Ontario, California
Orange groves flow the valley floor, blossom scent
carried through small farms, grange, nascent union hall,
main street of small shops, train depot, Mexican
shacks across the tracks. Grandfather owned
a quarter of today’s sprawl – before strip malls
and mega churches. Suburbs and eminent
domain upturned the groves until the house
he built with my grandmother was the last
one still bordered by small lots of orange trees,
as ramblers and split-levels sprouted like
noxious weeds. My very own park, amidst
the newly paved neighborhoods, I found
it magical to visit as a child,
despite the traffic fumes. Each branch as thick
as my arm, festooned with enough fruit to keep
me sick for days.
As a young man, grandpa
made daily deals, traded horses, bartered
for this and that, became a master carpenter,
union leader, a roughneck dandy, tan banned
Stetson fedora, decorated with
a quail feather, and always his easy
tweed jackets he wore with certain grace.
A quiet man, slow to anger, he could boil.
He fought the union and its lackeys,
the scabs and the busters, and any other sorry
son-of-a-bitch who tried to cheat him
or his sons in a deal.
His father marked him
as an idiot, said he’d amount to nothing.
He was now, own sweat of his brow, without need,
traveling the world, but still cutting out coupons
from the Sunday inserts. Sitting in his red
leather chair, slowly reading Leaves of Grass
through a magnifying glass. He was then
a creaky old man when I knew I loved him.

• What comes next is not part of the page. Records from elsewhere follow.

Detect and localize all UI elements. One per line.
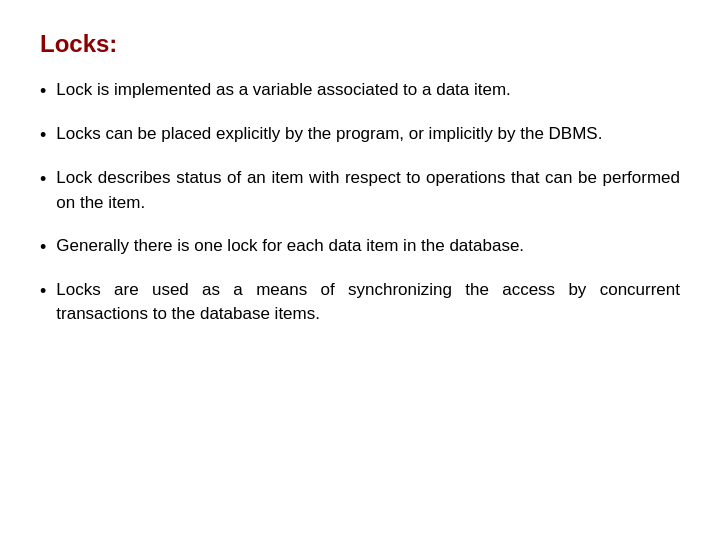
list-item: • Lock is implemented as a variable asso…	[40, 78, 680, 104]
bullet-dot: •	[40, 123, 46, 148]
list-item: • Locks are used as a means of synchroni…	[40, 278, 680, 327]
bullet-text: Locks can be placed explicitly by the pr…	[56, 122, 680, 147]
bullet-dot: •	[40, 79, 46, 104]
bullet-dot: •	[40, 167, 46, 192]
bullet-text: Generally there is one lock for each dat…	[56, 234, 680, 259]
bullet-list: • Lock is implemented as a variable asso…	[40, 78, 680, 345]
list-item: • Lock describes status of an item with …	[40, 166, 680, 215]
bullet-dot: •	[40, 235, 46, 260]
slide-container: Locks: • Lock is implemented as a variab…	[0, 0, 720, 540]
bullet-text: Lock describes status of an item with re…	[56, 166, 680, 215]
bullet-text: Lock is implemented as a variable associ…	[56, 78, 680, 103]
bullet-dot: •	[40, 279, 46, 304]
bullet-text: Locks are used as a means of synchronizi…	[56, 278, 680, 327]
list-item: • Locks can be placed explicitly by the …	[40, 122, 680, 148]
slide-title: Locks:	[40, 30, 680, 58]
list-item: • Generally there is one lock for each d…	[40, 234, 680, 260]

Nearly deaf at the time, he told me stories
of killing frosts, working through nights with my
uncles Howard and Lee, hustling smudge pots
to the groves, fearing they might be too late,
but always getting in before the rot.
The words came easy, animated voice,
playful narratives, wry ironies,
quiet rasp to laugh to cough. My only
lesson in the way a man can show love
to a young man with true tenderness not
mediated through a chronic disease.
I listened. I loved to listen. Sometimes
he’d finish one of his stories and see
that I’d taken in every word, his eyes
glassy, he’d look to me and say, “You’re a
good man, Charlie Brown.” And I believed him.